Targets and Outcomes
Sportivate's targets are to ensure that nearly 300,000 young people in the 14-25 age range complete coaching courses over the four years of the programme, with at least 120,000 of them continuing to play sport regularly. Other outcomes will be:
-- The provision of a supply chain of sporting activities that will match as well as generate demand.
-- A focus on high-quality sports providers operating within robust safeguarding standards.
-- The creation of more opportunities for the growth and deployment of coaches and volunteers.
-- Increased take up in leisure centres and other facility stock.
-- Close links with clubs to drive more participants to take part as players and volunteer in community sports clubs.
BSUK Can Help
Sport England's expectation is that National Governing Body (NGB) clubs will play an important role in Sportivate by providing a range of activities for a wider cohort of 14-25s than is currently the case.
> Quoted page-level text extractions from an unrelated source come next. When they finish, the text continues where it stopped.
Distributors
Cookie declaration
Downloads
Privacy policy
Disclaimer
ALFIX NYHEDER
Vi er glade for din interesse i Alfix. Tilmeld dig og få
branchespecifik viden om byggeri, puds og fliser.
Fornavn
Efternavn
The aim will be for clubs to provide structured and managed pathways, and support the delivery of sessions.
Baseball or softball clubs or leagues that would like to apply for grants (for example, to bring in coaches who can deliver Sportivate sessions in schools, colleges or in the community) should contact their BSUK Point Person, who can provide advice and support for grant applications.
While it may not be possible to gain grants for the coming season, work could begin now to set up Sportivate programmes and obtain grants for 2012.
Wins and Losses
BSUK Joint CEO and Head of Development John Boyd sums up the current gains and losses for sport, of which Sportivate is a part:
"There has been some good work going on up to now by Competition Managers and Partnership Development Managers who are employed by School Sports Partnerships (or will be for another few months), and there has also been funding available for school coaching and for programmes that link schools to clubs (called Sport Unlimited).
"But everything is now changing in school sport as a result of government decisions and cuts, and it's going to leave this season quite badly affected for many people.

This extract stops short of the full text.